Au niveau de l’État tout comme au niveau local, des efforts sont constamment déployés pour rendre la vie et l’histoire du Texas plus inclusives et plus accessibles à diverses communautés : des codes QR ont récemment été ajoutés sur les plaques commémoratives dans tout l’État afin que les gens puissent lire les panneaux des monuments en espagnol, tandis que des sites historiques érigent des monuments Tejano et Chicano – certes, au beau milieu des statues de soldats confédérés – pour commémorer leur rôle dans la création de l’État. Au musée Bullock d’Austin, la bataille d’Alamo est désormais racontée du point de vue tejano de Juan Seguín dans la salle d’exposition principale, marquant une volonté claire de raconter une histoire plus inclusive. Il est impératif de tenter de comprendre à quel niveau de telles initiatives culturelles symboliques ont été décidées, à quels besoins elles répondent et si elles rencontrent des résistances, comme l’illustre le vandalisme récurrent dont est victime la statue de Martin Luther King sur le campus de l’université du Texas à Austin depuis son érection en 1999.

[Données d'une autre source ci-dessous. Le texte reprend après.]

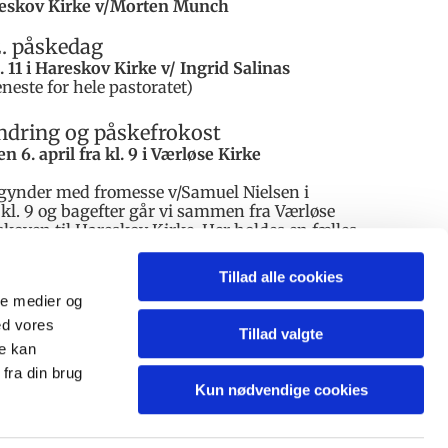
areskov Kirke v/Morten Munch
. påskedag
l. 11 i Hareskov Kirke v/ Ingrid Salinas
eneste for hele pastoratet)
ndring og påskefrokost
n 6. april fra kl. 9 i Værløse Kirke
ynder med fromesse v/Samuel Nielsen i
 kl. 9 og bagefter går vi sammen fra Værløse
oven til Hareskov Kirke. Her holdes en fælles
ele pastoratet v./ Ingrid Salinas kl. 11.00
fælles frokost i kirkens sognehus.
Tillad alle cookies
ale medier og
bud på hjemmesiden eller ved at ringe til
 på 4448 0125.
ed vores
Tillad valgte
re kan
fra din brug
Kun nødvendige cookies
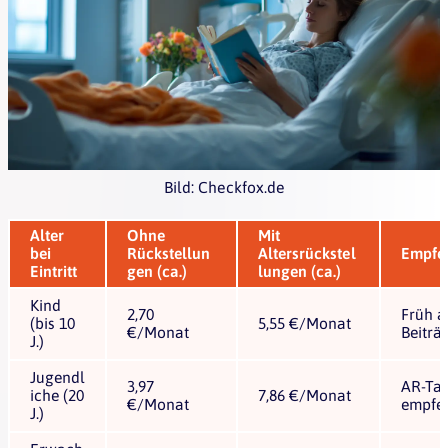
Bild: Checkfox.de
Alter
Ohne
Mit
bei
Rückstellun
Altersrückstel
Empfe
Eintritt
gen (ca.)
lungen (ca.)
Kind
2,70
Früh a
(bis 10
5,55 €/Monat
€/Monat
Beiträ
J.)
Jugendl
3,97
AR-Tar
iche (20
7,86 €/Monat
€/Monat
empfe
J.)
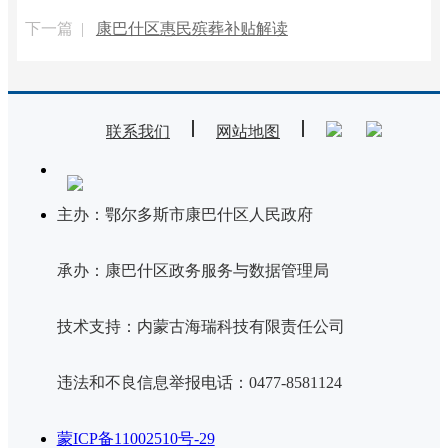
下一篇 |
康巴什区惠民殡葬补贴解读
联系我们
网站地图
主办：鄂尔多斯市康巴什区人民政府
承办：康巴什区政务服务与数据管理局
技术支持：内蒙古海瑞科技有限责任公司
违法和不良信息举报电话：0477-8581124
蒙ICP备11002510号-29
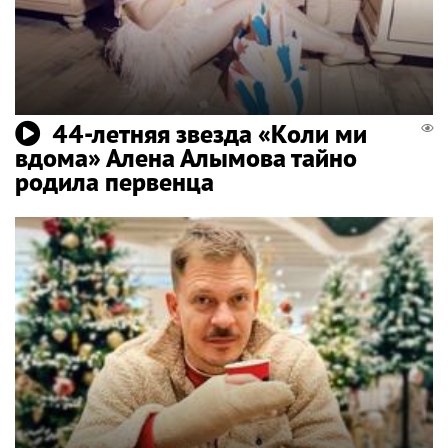
44-летняя звезда «Коли ми
вдома» Алена Алымова тайно
родила первенца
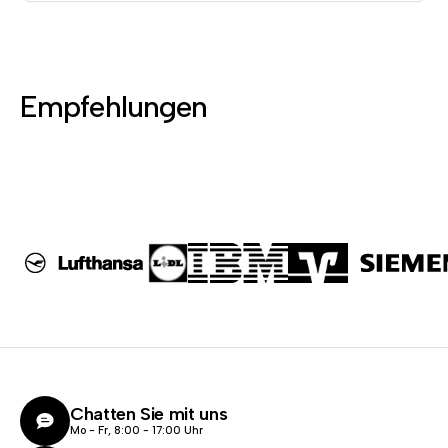
Empfehlungen
Chatten Sie mit uns
Mo - Fr, 8:00 - 17:00 Uhr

Toute proposition traitant de la diversité du Texas, que ce soit dans les représentations ou dans les initiatives locales et étatiques, sera bienvenue. Si l’image du Texas et ce qui constitue l'« identité texane » semblent être des entités fluides et changeantes que les chercheur·ses s’efforcent constamment de saisir et de redéfinir, leur nature extrêmement conservatrice et homogène peut être contestée, car elle ne résiste pas à un examen approfondi. Ainsi, toutes les propositions qui explorent des aspects moins connus de la culture texane et qui ne sont pas nécessairement incluses dans cet appel à communications seront prises en considération, dans l’espoir d’élargir notre compréhension et notre imaginaire du Lone Star State.
Les résumés de 300 à 400 mots, accompagnés d’une brève bio-bibliographie, doivent être envoyés à emilie.cheyroux@univ-jfc.fr , marine.soubeille@u-paris.fr et david.roche@univ-montp3.fr . Les propositions pour la première journée d’études doivent être envoyées avant le 15 mai 2026 et celles pour le jour 2 avant le 15 décembre 2026.
Comité scientifique : Patrick Adamson (University of Saint Andrews), Julie Assouly (Université d’Artois), Camille Back (Université Toulouse Jean Jaurès), Zachary Baqué (Université Toulouse Jean Jaurès), Hélène Charlery (Université Toulouse Jean Jaurès), Claire Dutriaux (Université Paris Sorbonne), Tricia Jenkins (Texas Christian University), Mikael Toulza (Université de Lille).